▶ The problem
Line count for "pour": give the number of lines in the records below that hold it, and nothing else.

▶ Saved entries

%%

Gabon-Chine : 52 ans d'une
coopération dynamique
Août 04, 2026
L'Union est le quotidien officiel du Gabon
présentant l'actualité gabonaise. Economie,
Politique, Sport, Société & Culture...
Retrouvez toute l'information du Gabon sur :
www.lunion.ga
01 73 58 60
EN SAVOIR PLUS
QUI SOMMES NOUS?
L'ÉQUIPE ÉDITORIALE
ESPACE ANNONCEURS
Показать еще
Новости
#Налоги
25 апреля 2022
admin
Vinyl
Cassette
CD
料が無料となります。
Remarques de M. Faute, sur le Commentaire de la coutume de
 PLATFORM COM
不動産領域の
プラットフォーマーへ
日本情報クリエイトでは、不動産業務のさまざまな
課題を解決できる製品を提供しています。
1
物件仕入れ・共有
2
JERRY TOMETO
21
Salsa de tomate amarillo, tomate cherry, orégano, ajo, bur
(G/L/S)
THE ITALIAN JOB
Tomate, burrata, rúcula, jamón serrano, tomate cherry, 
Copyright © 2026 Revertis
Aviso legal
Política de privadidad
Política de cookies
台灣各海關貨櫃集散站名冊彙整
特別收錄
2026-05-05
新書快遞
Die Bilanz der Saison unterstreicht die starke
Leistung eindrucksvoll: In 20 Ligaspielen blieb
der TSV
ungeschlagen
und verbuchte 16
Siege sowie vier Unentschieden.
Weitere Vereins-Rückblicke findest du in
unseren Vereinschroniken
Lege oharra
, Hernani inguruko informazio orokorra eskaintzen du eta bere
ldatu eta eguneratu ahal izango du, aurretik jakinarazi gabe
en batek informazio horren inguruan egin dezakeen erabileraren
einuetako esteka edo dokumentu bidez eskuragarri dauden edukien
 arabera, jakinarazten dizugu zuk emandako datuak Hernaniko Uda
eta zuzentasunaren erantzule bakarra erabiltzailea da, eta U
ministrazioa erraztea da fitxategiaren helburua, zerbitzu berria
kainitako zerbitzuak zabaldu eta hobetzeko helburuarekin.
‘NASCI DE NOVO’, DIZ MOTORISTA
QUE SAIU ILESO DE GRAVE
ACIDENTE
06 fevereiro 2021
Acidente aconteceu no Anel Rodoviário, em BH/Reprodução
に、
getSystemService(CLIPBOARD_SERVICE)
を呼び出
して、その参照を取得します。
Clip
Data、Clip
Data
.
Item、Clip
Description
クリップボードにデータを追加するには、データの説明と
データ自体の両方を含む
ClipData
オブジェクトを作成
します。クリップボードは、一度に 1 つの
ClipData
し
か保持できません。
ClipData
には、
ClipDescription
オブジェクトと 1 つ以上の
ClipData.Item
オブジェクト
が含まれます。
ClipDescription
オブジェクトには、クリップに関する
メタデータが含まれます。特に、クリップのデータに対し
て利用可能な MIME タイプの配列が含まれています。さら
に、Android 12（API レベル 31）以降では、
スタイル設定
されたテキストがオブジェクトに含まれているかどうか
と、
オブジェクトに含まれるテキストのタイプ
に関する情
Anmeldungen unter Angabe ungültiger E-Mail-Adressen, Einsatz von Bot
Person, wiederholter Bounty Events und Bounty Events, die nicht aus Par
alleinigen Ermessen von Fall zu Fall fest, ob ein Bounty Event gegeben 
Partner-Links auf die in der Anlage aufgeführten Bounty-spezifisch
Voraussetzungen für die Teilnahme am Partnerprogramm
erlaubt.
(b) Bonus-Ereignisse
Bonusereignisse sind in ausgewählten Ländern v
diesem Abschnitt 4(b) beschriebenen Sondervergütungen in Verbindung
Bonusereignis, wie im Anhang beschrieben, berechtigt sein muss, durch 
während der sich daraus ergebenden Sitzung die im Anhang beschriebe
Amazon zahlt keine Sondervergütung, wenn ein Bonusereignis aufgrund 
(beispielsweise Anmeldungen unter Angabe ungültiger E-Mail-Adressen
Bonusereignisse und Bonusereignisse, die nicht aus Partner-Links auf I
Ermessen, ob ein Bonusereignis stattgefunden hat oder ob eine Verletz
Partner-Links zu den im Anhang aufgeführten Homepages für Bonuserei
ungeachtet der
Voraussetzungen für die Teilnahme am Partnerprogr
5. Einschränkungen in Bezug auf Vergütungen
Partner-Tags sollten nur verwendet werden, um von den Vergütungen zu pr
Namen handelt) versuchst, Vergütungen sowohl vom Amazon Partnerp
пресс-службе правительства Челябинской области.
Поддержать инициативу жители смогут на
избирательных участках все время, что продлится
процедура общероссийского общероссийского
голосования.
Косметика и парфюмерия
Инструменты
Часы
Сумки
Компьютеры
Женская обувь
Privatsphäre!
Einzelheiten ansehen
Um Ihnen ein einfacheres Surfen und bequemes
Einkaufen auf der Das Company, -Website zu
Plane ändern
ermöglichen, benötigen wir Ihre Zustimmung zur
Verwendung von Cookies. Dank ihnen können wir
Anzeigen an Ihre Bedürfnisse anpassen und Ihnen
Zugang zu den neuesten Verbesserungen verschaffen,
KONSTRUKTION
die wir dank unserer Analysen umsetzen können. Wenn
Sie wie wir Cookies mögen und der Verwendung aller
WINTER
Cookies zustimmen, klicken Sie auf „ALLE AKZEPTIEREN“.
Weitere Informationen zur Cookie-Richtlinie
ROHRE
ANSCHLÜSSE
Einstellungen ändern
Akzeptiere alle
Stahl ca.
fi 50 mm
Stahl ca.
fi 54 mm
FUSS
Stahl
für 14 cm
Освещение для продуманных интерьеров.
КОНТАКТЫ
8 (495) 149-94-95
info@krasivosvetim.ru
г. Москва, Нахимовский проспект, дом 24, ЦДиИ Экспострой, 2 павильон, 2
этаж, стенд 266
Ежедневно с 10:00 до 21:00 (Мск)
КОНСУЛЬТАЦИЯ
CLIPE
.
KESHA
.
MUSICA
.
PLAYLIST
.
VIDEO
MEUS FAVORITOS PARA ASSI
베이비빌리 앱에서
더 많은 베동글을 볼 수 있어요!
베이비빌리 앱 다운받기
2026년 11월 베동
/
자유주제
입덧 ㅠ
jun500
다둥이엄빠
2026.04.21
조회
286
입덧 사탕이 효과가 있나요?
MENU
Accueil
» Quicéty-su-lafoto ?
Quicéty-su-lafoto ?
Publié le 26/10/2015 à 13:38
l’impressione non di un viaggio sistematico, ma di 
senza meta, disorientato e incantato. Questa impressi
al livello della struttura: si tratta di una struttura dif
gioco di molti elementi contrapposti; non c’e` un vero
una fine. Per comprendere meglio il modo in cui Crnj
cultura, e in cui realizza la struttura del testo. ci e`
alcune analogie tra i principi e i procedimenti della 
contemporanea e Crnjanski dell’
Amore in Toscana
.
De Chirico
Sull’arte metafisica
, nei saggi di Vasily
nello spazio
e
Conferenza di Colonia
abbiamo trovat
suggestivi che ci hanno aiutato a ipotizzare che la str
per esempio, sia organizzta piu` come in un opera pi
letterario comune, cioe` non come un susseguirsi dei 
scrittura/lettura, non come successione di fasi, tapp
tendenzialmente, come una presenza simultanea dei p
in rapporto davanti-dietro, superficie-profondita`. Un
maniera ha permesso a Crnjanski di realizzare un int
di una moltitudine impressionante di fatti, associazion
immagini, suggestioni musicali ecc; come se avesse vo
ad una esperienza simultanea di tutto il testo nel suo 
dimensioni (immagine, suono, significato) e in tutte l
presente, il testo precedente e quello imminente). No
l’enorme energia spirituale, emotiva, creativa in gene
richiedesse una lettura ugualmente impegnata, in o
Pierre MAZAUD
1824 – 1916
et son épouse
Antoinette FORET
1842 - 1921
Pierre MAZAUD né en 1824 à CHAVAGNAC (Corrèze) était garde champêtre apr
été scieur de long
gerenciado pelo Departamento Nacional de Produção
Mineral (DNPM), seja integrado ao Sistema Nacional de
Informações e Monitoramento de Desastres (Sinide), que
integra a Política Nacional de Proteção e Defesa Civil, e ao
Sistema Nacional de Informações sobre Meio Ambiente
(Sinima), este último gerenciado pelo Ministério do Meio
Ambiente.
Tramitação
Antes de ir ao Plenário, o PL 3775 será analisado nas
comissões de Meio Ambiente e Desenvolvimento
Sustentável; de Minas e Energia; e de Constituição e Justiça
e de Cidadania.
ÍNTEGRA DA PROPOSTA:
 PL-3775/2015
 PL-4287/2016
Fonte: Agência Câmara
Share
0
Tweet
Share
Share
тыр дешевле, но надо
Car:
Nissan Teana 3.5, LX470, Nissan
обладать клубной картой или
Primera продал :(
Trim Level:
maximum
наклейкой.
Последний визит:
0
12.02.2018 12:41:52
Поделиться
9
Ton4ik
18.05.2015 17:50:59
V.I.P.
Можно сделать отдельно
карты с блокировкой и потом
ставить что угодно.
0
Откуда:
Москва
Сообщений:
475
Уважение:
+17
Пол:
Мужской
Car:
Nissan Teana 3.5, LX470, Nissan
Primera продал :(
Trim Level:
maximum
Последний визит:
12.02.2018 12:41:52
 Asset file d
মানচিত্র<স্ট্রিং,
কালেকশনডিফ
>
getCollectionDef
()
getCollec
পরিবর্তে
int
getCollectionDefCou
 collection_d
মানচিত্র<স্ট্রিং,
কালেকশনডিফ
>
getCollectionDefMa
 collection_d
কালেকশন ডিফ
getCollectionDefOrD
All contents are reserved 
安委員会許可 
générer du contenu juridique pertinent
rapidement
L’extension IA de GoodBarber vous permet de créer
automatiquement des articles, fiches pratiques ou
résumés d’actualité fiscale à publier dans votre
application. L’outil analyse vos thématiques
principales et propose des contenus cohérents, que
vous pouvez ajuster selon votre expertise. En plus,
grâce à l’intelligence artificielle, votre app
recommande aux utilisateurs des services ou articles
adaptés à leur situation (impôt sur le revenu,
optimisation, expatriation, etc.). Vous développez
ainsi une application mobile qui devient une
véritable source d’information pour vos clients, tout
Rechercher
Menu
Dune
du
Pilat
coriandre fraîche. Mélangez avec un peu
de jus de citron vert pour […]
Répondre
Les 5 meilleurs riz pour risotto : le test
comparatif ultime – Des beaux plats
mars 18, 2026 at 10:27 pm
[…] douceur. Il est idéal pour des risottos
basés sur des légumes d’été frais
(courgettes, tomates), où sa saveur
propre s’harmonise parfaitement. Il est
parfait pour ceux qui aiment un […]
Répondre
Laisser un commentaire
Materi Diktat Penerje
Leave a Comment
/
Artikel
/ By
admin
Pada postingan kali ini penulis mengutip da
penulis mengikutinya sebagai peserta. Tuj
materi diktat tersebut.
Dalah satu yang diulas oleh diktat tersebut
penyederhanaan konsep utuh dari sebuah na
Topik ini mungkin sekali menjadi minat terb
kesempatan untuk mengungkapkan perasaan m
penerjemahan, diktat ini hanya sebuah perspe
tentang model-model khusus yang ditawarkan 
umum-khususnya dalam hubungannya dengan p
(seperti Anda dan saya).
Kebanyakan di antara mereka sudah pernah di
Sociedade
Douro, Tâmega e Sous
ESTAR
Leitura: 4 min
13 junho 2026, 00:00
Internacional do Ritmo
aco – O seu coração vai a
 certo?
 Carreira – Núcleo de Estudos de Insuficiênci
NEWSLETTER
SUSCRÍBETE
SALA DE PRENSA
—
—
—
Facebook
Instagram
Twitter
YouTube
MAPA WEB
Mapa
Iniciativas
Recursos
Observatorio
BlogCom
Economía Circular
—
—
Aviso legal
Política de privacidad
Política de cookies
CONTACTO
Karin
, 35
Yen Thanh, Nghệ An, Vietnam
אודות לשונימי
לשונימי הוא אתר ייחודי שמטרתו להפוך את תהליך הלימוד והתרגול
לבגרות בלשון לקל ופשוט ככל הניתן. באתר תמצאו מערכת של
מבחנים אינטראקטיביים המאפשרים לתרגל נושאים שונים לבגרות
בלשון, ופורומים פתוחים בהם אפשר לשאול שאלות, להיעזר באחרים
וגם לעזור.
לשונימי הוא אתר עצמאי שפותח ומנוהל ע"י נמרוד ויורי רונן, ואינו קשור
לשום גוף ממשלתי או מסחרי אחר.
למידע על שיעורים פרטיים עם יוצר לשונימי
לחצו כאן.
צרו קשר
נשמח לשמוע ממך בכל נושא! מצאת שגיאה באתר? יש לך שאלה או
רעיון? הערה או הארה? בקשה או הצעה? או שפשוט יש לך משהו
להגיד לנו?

%%

▶ Written reply
5